### ACTION ITEM
Look through the material below. Return exactly the lines from the one with "позаботиться об оптимальной" through the one with "аромат блюд!", both included.
--- SUPPLIED MATERIAL Enclosed Below ---
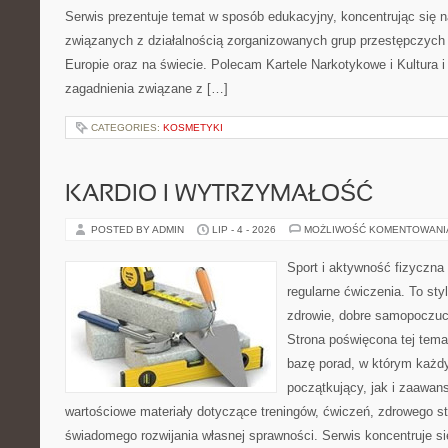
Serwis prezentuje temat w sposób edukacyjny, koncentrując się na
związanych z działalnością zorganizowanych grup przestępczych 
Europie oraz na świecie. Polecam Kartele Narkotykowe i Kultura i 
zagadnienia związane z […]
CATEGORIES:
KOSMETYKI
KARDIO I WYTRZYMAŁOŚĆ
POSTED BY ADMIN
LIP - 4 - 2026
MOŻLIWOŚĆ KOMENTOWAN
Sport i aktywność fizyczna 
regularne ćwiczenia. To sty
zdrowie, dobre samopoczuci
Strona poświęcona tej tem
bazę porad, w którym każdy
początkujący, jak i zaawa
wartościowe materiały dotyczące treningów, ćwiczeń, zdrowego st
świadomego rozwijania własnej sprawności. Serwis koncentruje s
--- End of Enclosed SUPPLIED MATERIAL ---
--- SUPPLIED MATERIAL Enclosed Below ---
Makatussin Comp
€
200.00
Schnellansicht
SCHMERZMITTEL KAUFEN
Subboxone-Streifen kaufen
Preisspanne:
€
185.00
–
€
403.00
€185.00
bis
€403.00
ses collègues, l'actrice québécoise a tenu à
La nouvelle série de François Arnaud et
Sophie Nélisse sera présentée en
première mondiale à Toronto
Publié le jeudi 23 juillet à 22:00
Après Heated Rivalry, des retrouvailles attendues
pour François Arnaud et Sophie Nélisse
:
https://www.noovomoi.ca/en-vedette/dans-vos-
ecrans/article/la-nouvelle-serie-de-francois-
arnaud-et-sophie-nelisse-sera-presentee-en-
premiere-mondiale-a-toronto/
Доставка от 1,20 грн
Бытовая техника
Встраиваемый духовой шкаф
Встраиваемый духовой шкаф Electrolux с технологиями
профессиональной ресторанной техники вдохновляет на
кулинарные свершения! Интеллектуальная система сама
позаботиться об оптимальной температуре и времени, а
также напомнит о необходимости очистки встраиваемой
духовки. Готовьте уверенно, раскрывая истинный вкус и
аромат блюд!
--- End of Enclosed SUPPLIED MATERIAL ---
--- SUPPLIED MATERIAL Enclosed Below ---
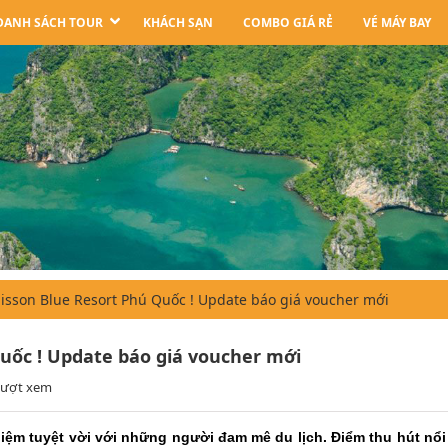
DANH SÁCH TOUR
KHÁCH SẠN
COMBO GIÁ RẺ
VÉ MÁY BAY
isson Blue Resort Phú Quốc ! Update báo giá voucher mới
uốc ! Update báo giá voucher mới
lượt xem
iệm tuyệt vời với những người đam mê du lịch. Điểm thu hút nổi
--- End of Enclosed SUPPLIED MATERIAL ---
### RESPONSE TO THE TASK
позаботиться об оптимальной температуре и времени, а
также напомнит о необходимости очистки встраиваемой
духовки. Готовьте уверенно, раскрывая истинный вкус и
аромат блюд!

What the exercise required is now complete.